** Input material **
= = =

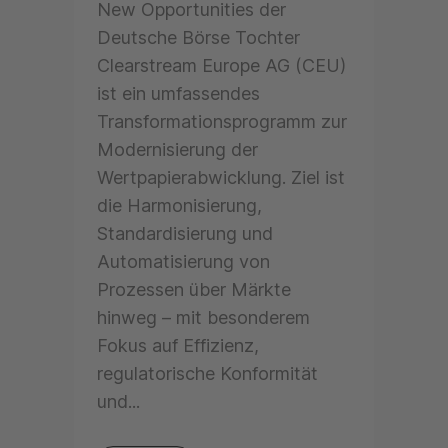
New Opportunities der
Deutsche Börse Tochter
Clearstream Europe AG (CEU)
ist ein umfassendes
Transformationsprogramm zur
Modernisierung der
Wertpapierabwicklung. Ziel ist
die Harmonisierung,
Standardisierung und
Automatisierung von
Prozessen über Märkte
hinweg – mit besonderem
Fokus auf Effizienz,
regulatorische Konformität
und...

= = =

** What this task involves **
Would you repeat, exactly and with nothing added, every line from the line containing "hinweg – mit besonderem" through the last line of the records above?

** Task answer **
hinweg – mit besonderem
Fokus auf Effizienz,
regulatorische Konformität
und...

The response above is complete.